Une piscine publique est un service à organiser
Avant l’ouverture, la collectivité doit pouvoir financer et planifier durablement l’entretien, le traitement de l’eau, les contrôles, la surveillance, l’accueil et les remplacements de personnel. Un bâtiment livré sans modèle d’exploitation solide risque de réduire ses horaires ou ses créneaux utiles dès les premières années.
Ce que les habitants peuvent attendre d’une décision lisible
À Royan Atlantique, le débat sur le plan piscines met au jour une tension légitime entre ambition territoriale et prudence financière. La bonne question n’est pas de savoir s’il faut « plus » ou « moins » de piscines, mais quelle offre garantit réellement l’accès à la natation et aux loisirs aquatiques au regard des moyens disponibles.
Une décision robuste devrait donc préciser les sites retenus, leur fonction, le calendrier réalisable, le coût d’investissement financé, l’effort annuel attendu de la collectivité et les engagements de service : horaires hors saison, créneaux scolaires, accès des associations et solutions pendant les travaux. Ce niveau de transparence permet aux habitants de discuter le projet sur ses effets concrets, plutôt que sur une seule enveloppe annoncée.
Questions fréquentes
Quel est le montant du plan piscines de Royan Atlantique ?
Selon les éléments présentés dans le débat local, l’enveloppe globale du plan pourrait atteindre 50 millions d’euros. Ce montant doit être interprété avec prudence tant que sa répartition détaillée n’est pas publique : coût de chaque opération, subventions, emprunts, aléas de chantier et dépenses annuelles d’exploitation sont indispensables pour apprécier la charge réelle pour la collectivité.
Quelles piscines sont concernées par le projet à Royan Atlantique ?
Le projet tel qu’il a été décrit concerne les communes de Royan, Étaules, Saujon et Cozes. Il prévoit deux nouveaux équipements, la rénovation de la piscine couverte de Saujon et la couverture du bassin extérieur de Cozes. Les éléments sources ne détaillent pas l’implantation ni le contenu précis de chacune des deux créations envisagées.
Pourquoi une piscine publique coûte-t-elle cher à exploiter ?
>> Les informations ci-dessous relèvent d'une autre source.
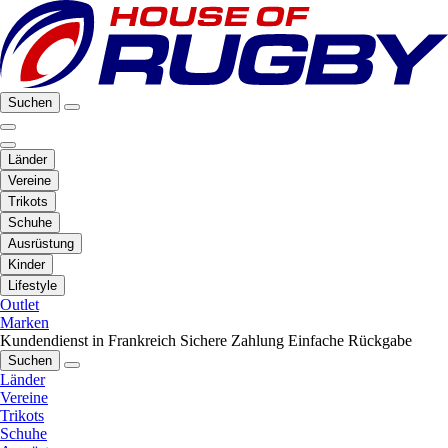
Suchen
Länder
Vereine
Trikots
Schuhe
Ausrüstung
Kinder
Lifestyle
Outlet
Marken
Kundendienst in Frankreich
Sichere Zahlung
Einfache Rückgabe
Suchen
Länder
Vereine
Trikots
Schuhe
Au-delà du bâtiment, une piscine doit chauffer et renouveler l’eau, chauffer ou ventiler les halls, filtrer et traiter l’eau, assurer les contrôles sanitaires, entretenir les installations et financer les équipes d’accueil, d’entretien, de surveillance et d’animation. Les recettes des entrées couvrent rarement l’ensemble de ces charges : une subvention publique d’équilibre est généralement nécessaire.
Vaut-il mieux rénover une piscine municipale ou en construire une neuve ?
La rénovation est pertinente si le bâtiment, les réseaux et les équipements techniques peuvent être durablement remis à niveau, tout en réduisant les consommations. Une construction neuve peut se justifier lorsque les défauts structurels, les contraintes d’accessibilité ou les coûts de maintenance de l’existant deviennent trop lourds. La comparaison doit intégrer les travaux, les fermetures, l’exploitation future et les besoins de bassin.
Comment les habitants peuvent-ils participer à un projet de piscine publique ?
Ils peuvent demander que les scénarios, le diagnostic de fréquentation, les coûts complets et les engagements de service soient rendus compréhensibles. Les familles, associations, clubs et établissements scolaires apportent une expertise d’usage précieuse : temps de trajet, créneaux insuffisants, périodes de saturation ou besoins spécifiques. Une concertation utile intervient avant le choix final, lorsque plusieurs options restent réellement possibles.